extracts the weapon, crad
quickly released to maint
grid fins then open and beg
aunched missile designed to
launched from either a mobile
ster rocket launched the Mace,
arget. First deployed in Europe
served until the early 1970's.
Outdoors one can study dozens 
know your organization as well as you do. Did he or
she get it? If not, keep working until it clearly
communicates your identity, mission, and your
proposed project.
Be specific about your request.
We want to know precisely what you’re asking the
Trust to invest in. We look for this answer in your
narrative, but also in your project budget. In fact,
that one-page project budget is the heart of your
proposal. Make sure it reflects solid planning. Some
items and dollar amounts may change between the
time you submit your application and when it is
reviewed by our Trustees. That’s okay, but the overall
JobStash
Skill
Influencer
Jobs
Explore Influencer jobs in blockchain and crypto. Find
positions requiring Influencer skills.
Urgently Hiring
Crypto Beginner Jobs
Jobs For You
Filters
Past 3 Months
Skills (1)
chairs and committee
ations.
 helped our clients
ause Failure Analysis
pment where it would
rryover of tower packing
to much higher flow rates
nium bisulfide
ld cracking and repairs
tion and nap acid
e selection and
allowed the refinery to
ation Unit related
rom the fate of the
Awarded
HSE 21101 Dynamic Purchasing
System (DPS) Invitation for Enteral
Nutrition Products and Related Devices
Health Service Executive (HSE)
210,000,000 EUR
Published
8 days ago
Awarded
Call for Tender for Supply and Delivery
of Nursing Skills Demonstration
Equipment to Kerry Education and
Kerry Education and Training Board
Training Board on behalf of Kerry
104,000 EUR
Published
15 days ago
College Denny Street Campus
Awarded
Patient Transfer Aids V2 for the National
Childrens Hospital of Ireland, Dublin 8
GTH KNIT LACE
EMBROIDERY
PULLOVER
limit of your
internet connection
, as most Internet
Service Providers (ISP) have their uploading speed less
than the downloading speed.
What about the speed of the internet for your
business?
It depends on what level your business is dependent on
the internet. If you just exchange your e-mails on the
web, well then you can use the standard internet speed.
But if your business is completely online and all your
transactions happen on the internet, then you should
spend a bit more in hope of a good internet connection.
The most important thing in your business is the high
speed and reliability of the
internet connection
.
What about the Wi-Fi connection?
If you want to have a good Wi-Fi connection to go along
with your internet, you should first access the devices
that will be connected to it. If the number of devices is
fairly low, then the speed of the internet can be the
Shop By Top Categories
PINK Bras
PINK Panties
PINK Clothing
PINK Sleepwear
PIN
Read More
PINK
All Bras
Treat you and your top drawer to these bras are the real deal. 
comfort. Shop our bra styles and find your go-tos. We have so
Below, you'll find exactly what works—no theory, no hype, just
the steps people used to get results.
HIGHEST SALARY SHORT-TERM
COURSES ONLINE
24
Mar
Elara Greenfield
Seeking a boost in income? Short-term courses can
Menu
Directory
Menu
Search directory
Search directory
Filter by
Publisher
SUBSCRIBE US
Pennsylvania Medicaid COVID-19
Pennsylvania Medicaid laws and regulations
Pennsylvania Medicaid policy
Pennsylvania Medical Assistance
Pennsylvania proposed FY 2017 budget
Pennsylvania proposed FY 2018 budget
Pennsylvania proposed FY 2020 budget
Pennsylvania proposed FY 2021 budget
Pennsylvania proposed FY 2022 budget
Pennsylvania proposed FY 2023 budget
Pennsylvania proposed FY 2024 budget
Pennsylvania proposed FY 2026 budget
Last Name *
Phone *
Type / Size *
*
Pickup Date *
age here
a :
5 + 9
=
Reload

* * * * * * *

What you have to do:
Which lines above include the word "project"? Show each one.

Finished task:
proposed project.
narrative, but also in your project budget. In fact,
that one-page project budget is the heart of your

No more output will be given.